Monday, July 28, 2008

Tuesday, July 15, 2008

Snarky versus sincere

I recently saw a request for new bloggers and the announcement gave advice to potential bloggers. “Be snarky,” it said. “Sincerity might come back, but my guess is that it won’t for a long time.”

Come back? Did sincerity go somewhere without my knowing about it? What the heck does snarky even mean?

I looked it up. The American Heritage Dictionary describes it as:

1. Rudely sarcastic or disrespectful; snide.
2. Irritable or short-tempered; irascible.

Good news for those not in the mood for disrespectful or irritable writing. Sincerity hasn’t disappeared entirely. You can find some right here.

The Ganja Queen

Yesterday I saw a fascinating documentary about a 27-year-old Australian arrested upon entering Bali. While she was going through customs, a bag of marijuana was found in her boogie board bag. The penalty for drug smuggling in Indonesia is death by firing squad.

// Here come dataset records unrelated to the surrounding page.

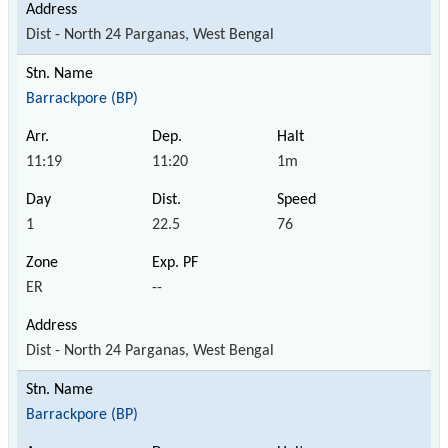
Dist - North 24 Parganas, West Bengal
Barrackpore (BP)
11:19
11:20
1m
1
22.5
76
ER
--
Dist - North 24 Parganas, West Bengal
Barrackpore (BP)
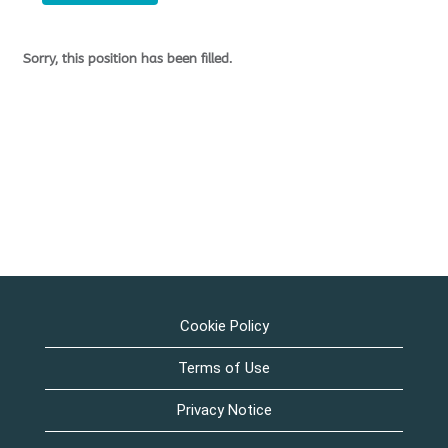
Sorry, this position has been filled.
Cookie Policy
Terms of Use
Privacy Notice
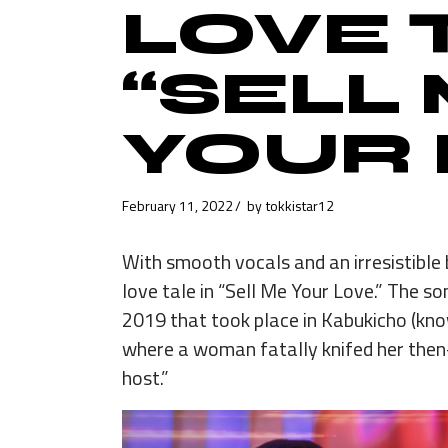
LOVE 
“SELL
YOUR 
February 11, 2022
by
tokkistar12
With smooth vocals and an irresistible 
love tale in “Sell Me Your Love.” The so
2019 that took place in Kabukicho (know
where a woman fatally knifed her then
host.”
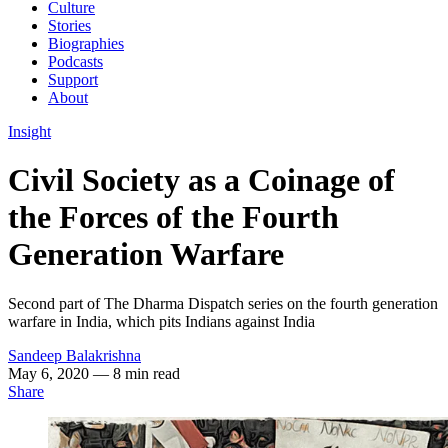
Culture
Stories
Biographies
Podcasts
Support
About
Insight
Civil Society as a Coinage of
the Forces of the Fourth
Generation Warfare
Second part of The Dharma Dispatch series on the fourth generation
warfare in India, which pits Indians against India
Sandeep Balakrishna
May 6, 2020
— 8 min read
Share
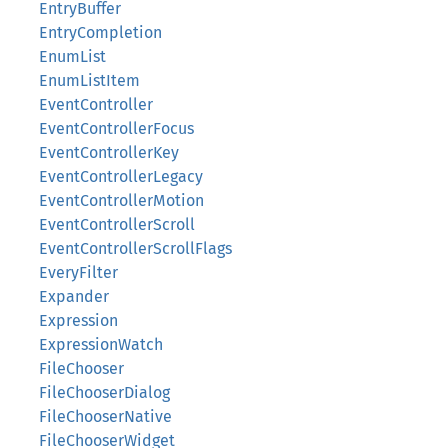
EntryBuffer
EntryCompletion
EnumList
EnumListItem
EventController
EventControllerFocus
EventControllerKey
EventControllerLegacy
EventControllerMotion
EventControllerScroll
EventControllerScrollFlags
EveryFilter
Expander
Expression
ExpressionWatch
FileChooser
FileChooserDialog
FileChooserNative
FileChooserWidget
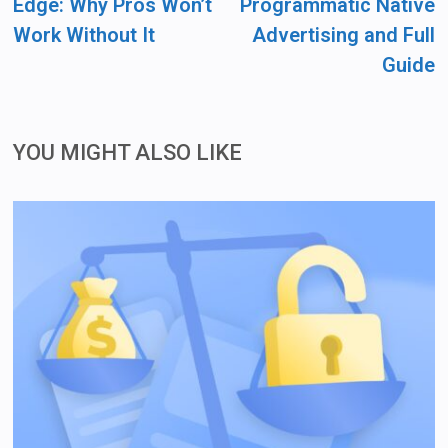
Edge: Why Pros Won’t
Programmatic Native
Work Without It
Advertising and Full
Guide
YOU MIGHT ALSO LIKE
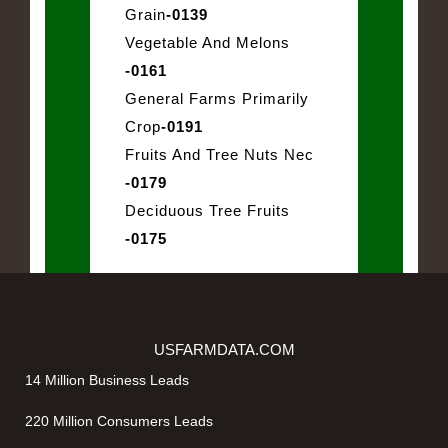
Grain
-0139
Vegetable And Melons
-0161
General Farms Primarily
Crop
-0191
Fruits And Tree Nuts Nec
-0179
Deciduous Tree Fruits
-0175
USFARMDATA.COM
14 Million Business Leads
220 Million Consumers Leads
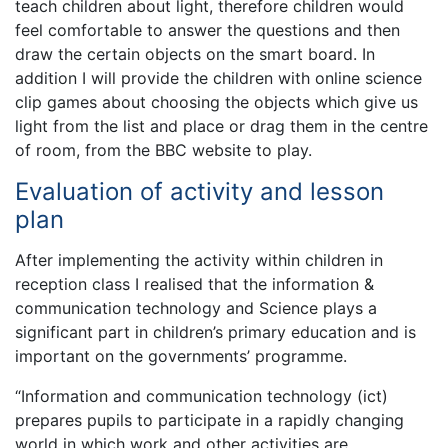
teach children about light, therefore children would
feel comfortable to answer the questions and then
draw the certain objects on the smart board. In
addition I will provide the children with online science
clip games about choosing the objects which give us
light from the list and place or drag them in the centre
of room, from the BBC website to play.
Evaluation of activity and lesson
plan
After implementing the activity within children in
reception class I realised that the information &
communication technology and Science plays a
significant part in children’s primary education and is
important on the governments’ programme.
“Information and communication technology (ict)
prepares pupils to participate in a rapidly changing
world in which work and other activities are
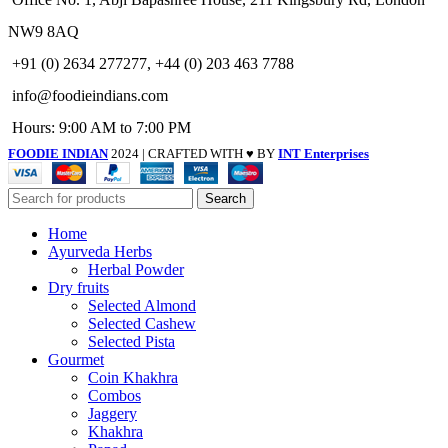
NW9 8AQ
+91 (0) 2634 277277, +44 (0) 203 463 7788
info@foodieindians.com
Hours: 9:00 AM to 7:00 PM
FOODIE INDIAN
2024 | CRAFTED WITH ♥ BY
INT Enterprises
Search
Home
Ayurveda Herbs
Herbal Powder
Dry fruits
Selected Almond
Selected Cashew
Selected Pista
Gourmet
Coin Khakhra
Combos
Jaggery
Khakhra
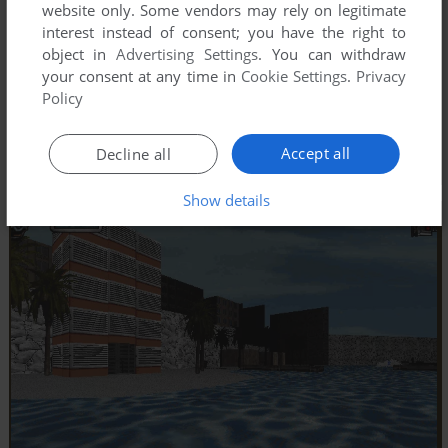
website only. Some vendors may rely on legitimate
interest instead of consent; you have the right to
object in
Advertising Settings
. You can withdraw
your consent at any time in
Cookie Settings
.
Privacy
Policy
Accept all
Decline all
Show details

The movie covered the trial and its effect on this woman, her family, Australians and Indonesians.

The woman arrested, Schapelle Corby, claimed she was innocent and that someone had put the drugs in her bag. She and her legal team theorized it was done by baggage handlers within Australia, or by Indonesian customs agents.

What made the film interesting is that I really couldn’t tell whether or not she was innocent. She seemed to make a convincing case for herself. And the investigation was poorly done, making it look like she was an innocent victim. However, some facts were odd – such as the fact that the drugs were shaped perfectly to fit a boogie board. And I had a bad feeling both about her brother (who drove the family to the airport and traveled with her) and her father. They both seemed strange to me, and perhaps a bit drugged.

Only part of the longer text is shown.